By the time Gigi felt wet clay on the small of her back she could almost see straight.
Her vision became clear as they pulled apart, her arms around Crystal’s neck, wrists crossed over behind her.
Cross my heart and hope to die.
That was another phrase her Grandma was obsessed with. Little Gigi never quite got that one, why would you put such high stakes on something like that? How would you know that you were right? Know enough that you’d risk dying for it.
Really, really know?
Gigi glanced at the table next to them, the misshapen blob in its centre. She didn’t even know what she’d call it? A short vase? A pot? An ashtray designed for those super long cigarettes everyone seemed to smoke in the 60s?

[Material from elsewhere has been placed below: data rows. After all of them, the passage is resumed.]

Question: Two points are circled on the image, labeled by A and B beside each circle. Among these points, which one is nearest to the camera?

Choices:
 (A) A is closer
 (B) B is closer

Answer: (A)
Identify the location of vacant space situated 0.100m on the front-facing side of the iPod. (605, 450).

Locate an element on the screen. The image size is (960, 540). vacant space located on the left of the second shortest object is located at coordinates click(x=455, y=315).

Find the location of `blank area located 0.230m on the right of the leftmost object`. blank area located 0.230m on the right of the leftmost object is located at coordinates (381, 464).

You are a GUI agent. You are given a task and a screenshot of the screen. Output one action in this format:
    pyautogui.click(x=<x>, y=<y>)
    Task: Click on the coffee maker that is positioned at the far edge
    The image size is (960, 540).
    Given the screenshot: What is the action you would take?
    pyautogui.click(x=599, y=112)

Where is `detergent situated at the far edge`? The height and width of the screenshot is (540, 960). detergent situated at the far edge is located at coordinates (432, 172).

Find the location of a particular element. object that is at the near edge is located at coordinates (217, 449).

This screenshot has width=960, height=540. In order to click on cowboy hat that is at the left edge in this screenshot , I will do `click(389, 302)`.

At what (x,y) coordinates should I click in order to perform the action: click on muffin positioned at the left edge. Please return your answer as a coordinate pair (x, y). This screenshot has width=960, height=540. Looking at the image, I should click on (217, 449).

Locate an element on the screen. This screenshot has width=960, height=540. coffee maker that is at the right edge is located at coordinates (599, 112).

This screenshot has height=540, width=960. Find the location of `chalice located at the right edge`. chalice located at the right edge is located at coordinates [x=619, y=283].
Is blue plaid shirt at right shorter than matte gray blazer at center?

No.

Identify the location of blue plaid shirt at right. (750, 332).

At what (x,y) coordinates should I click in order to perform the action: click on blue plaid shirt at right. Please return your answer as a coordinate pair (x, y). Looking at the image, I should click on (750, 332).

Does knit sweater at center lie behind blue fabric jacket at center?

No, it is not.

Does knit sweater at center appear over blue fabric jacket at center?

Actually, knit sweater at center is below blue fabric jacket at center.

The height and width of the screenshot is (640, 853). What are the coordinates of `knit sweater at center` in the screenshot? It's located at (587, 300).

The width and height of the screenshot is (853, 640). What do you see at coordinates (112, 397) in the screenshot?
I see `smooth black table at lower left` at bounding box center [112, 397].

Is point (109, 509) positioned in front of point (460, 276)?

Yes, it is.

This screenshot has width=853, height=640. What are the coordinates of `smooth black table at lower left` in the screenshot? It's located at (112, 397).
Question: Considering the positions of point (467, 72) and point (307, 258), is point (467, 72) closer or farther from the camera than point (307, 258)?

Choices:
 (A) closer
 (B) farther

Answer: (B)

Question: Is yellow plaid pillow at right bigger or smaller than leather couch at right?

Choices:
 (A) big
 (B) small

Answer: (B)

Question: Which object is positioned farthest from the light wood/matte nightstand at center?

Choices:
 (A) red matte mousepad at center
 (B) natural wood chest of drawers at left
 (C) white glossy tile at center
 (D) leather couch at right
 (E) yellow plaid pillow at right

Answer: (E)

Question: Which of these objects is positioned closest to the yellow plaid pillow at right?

“Look at it. It’s perfect.” Crystal smiled, nodding her head to the thing.
So that’s what it was: It.
Gigi uncrossed her arms but it was okay.
She knew it was okay.
“Well, I can scratch that off my bucket list now.”
“The throwing?” Crystal’s eyes were wide, the corkscrew that usually framed them pushed aside by Gigi in all the commotion.
She was free to pour.
“Yeah. Need to try the other thing again before I can say it really counts, I think.”
“Oh, of course,” Crystal replied, imposing wisdom on Gigi that she’d fall back upon later in life, mixed in somewhere with the teddy bear and the crosses and whatever the hell it was Shakespeare said about gold and glitter. “Gotta try everything twice. That’s what I always say.”